(Beginning of Given data)
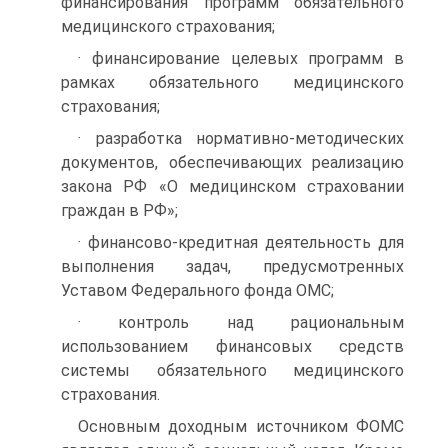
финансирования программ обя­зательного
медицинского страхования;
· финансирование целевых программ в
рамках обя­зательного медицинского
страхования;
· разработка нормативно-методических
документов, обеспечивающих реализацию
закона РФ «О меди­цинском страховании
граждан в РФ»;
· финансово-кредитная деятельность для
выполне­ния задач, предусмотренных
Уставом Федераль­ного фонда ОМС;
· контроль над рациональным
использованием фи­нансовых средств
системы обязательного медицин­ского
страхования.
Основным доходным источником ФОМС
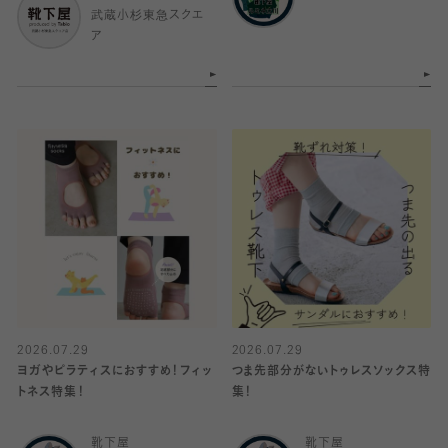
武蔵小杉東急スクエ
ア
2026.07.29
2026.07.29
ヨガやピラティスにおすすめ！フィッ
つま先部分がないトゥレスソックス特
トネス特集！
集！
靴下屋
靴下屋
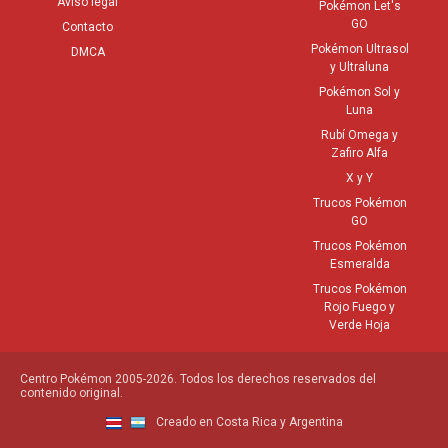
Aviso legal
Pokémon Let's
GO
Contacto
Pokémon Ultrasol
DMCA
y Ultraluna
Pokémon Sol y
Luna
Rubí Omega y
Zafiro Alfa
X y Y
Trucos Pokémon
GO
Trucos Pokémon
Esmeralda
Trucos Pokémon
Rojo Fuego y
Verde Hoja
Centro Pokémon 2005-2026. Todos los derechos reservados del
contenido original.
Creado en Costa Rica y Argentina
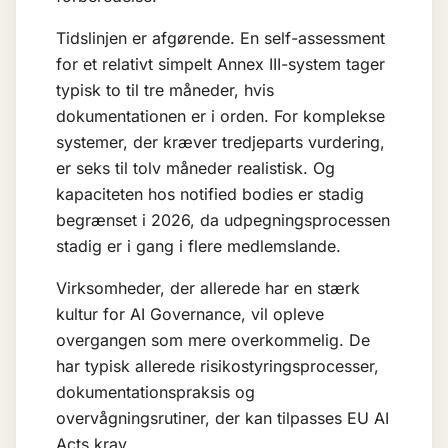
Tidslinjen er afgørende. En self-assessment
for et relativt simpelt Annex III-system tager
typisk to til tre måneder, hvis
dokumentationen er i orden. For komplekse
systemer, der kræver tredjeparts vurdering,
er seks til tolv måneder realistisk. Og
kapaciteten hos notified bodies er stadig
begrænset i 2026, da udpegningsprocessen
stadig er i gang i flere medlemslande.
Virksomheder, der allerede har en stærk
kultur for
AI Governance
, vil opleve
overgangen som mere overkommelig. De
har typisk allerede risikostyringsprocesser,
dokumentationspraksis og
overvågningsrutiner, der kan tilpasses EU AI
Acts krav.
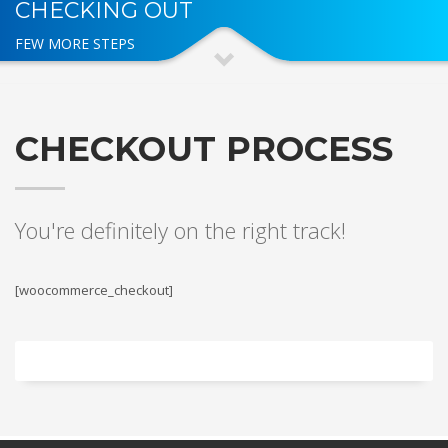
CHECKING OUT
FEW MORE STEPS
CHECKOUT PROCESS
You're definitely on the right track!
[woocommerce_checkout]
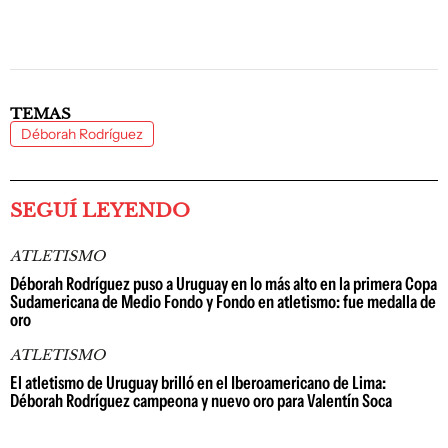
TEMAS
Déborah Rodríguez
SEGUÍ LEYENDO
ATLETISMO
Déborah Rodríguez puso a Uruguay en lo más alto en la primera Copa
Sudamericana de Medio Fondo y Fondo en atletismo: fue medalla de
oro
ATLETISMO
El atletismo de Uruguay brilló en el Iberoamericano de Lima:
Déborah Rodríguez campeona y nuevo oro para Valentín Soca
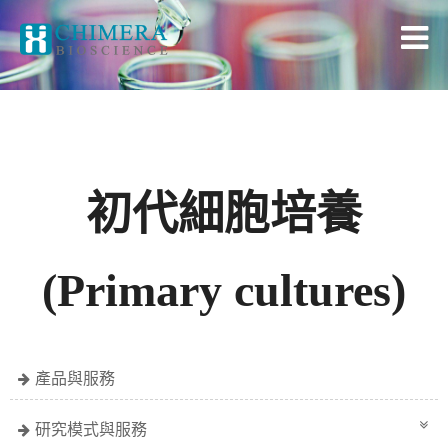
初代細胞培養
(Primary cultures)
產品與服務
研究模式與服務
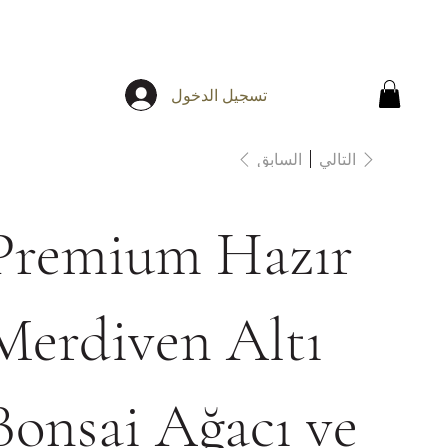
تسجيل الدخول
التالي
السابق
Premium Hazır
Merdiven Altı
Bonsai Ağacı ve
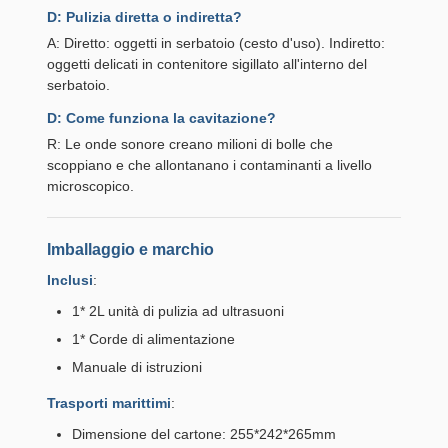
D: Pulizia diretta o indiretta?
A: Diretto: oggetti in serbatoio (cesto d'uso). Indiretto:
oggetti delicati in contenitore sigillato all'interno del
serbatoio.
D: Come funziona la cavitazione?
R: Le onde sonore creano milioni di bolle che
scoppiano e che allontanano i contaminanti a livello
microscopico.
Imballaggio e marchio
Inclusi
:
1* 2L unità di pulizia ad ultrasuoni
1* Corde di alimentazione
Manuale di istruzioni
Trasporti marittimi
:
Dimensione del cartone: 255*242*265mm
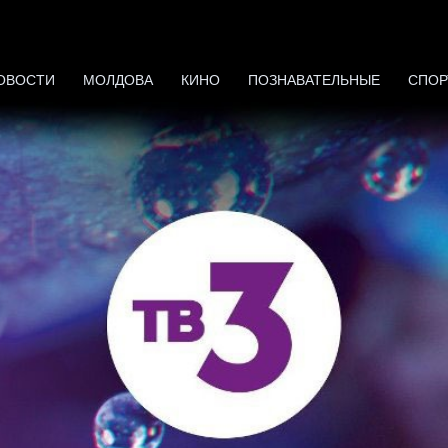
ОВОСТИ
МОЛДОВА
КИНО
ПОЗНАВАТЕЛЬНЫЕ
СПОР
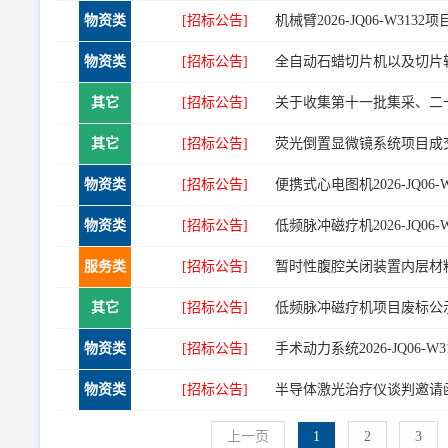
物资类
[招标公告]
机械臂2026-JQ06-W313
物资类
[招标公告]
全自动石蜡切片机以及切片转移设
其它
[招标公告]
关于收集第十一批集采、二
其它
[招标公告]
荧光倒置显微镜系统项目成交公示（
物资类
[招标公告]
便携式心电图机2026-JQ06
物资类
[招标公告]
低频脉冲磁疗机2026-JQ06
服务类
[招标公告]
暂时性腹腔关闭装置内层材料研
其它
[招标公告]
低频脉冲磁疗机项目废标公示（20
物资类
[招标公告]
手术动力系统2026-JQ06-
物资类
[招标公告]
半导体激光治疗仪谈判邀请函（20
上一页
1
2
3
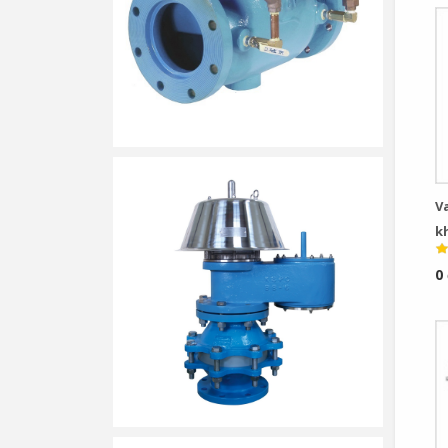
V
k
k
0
(End of Given data)
(Beginning of Given data)
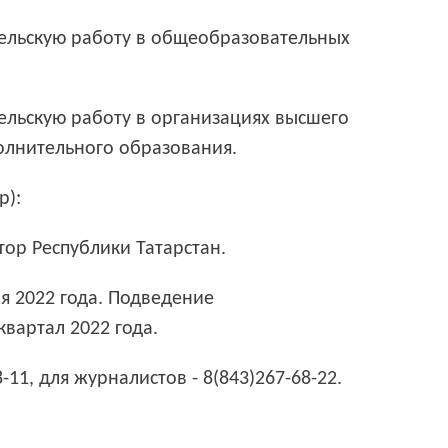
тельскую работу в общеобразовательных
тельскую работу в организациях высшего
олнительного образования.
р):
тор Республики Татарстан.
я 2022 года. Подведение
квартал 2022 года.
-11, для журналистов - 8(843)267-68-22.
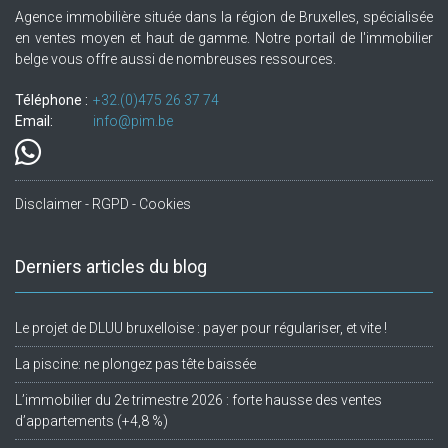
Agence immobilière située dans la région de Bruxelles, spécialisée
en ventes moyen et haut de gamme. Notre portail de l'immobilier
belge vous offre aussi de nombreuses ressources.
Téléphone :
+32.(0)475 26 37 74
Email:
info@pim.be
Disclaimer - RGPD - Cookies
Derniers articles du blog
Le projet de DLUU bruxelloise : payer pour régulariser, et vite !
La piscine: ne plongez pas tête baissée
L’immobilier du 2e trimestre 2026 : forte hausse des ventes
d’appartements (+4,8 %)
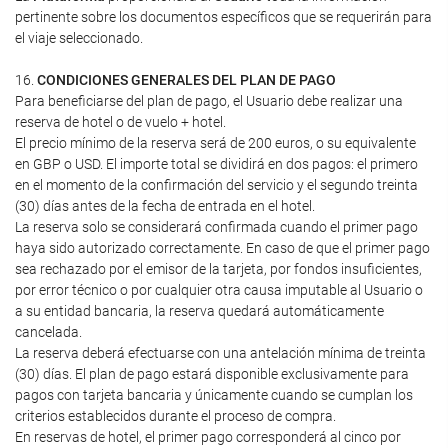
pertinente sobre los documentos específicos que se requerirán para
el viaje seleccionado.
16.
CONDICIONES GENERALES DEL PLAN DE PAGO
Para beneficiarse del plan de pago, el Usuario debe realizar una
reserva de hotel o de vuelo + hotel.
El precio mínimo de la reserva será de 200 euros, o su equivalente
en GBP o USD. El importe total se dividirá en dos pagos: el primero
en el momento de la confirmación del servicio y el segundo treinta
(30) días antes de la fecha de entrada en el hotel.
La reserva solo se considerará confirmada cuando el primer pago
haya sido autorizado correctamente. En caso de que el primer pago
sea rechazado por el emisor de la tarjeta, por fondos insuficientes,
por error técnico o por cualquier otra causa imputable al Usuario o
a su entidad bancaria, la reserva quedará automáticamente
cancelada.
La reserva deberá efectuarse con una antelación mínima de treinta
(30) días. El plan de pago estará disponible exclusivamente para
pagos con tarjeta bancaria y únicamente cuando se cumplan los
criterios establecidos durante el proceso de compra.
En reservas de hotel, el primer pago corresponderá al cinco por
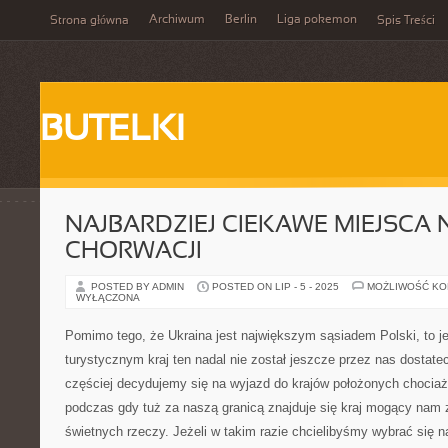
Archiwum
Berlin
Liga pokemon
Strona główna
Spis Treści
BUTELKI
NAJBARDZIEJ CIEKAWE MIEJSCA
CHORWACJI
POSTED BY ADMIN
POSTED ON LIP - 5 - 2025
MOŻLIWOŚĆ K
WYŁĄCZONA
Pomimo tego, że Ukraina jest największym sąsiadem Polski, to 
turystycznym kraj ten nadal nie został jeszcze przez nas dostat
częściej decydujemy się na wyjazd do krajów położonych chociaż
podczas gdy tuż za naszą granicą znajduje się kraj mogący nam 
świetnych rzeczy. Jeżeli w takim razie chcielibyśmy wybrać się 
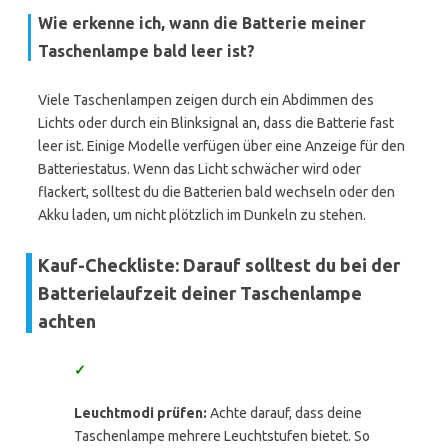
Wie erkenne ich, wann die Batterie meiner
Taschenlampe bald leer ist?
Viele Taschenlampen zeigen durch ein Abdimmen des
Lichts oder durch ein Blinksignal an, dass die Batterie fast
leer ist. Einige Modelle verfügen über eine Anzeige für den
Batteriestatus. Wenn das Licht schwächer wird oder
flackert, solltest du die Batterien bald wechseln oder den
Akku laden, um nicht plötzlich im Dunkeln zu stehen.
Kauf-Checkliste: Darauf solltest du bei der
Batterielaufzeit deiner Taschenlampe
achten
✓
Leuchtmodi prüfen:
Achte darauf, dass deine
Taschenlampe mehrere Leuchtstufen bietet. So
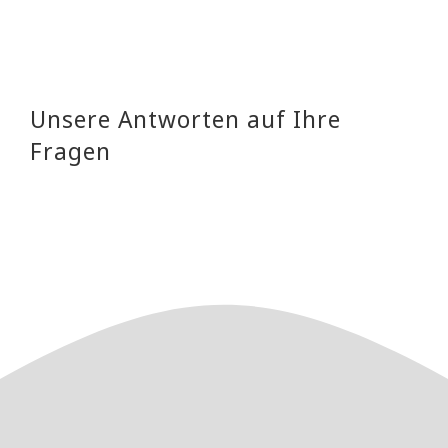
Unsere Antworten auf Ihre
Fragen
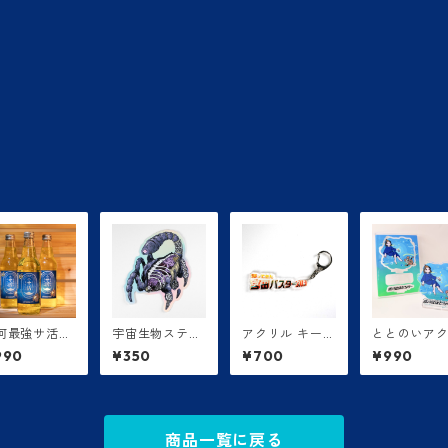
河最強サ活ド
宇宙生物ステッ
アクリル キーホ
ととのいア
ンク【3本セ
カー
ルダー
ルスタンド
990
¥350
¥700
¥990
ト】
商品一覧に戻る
(End of Given data)
Given the listing, work out the number of lines in which the word "Pokémon" is found, and supply only that number.

7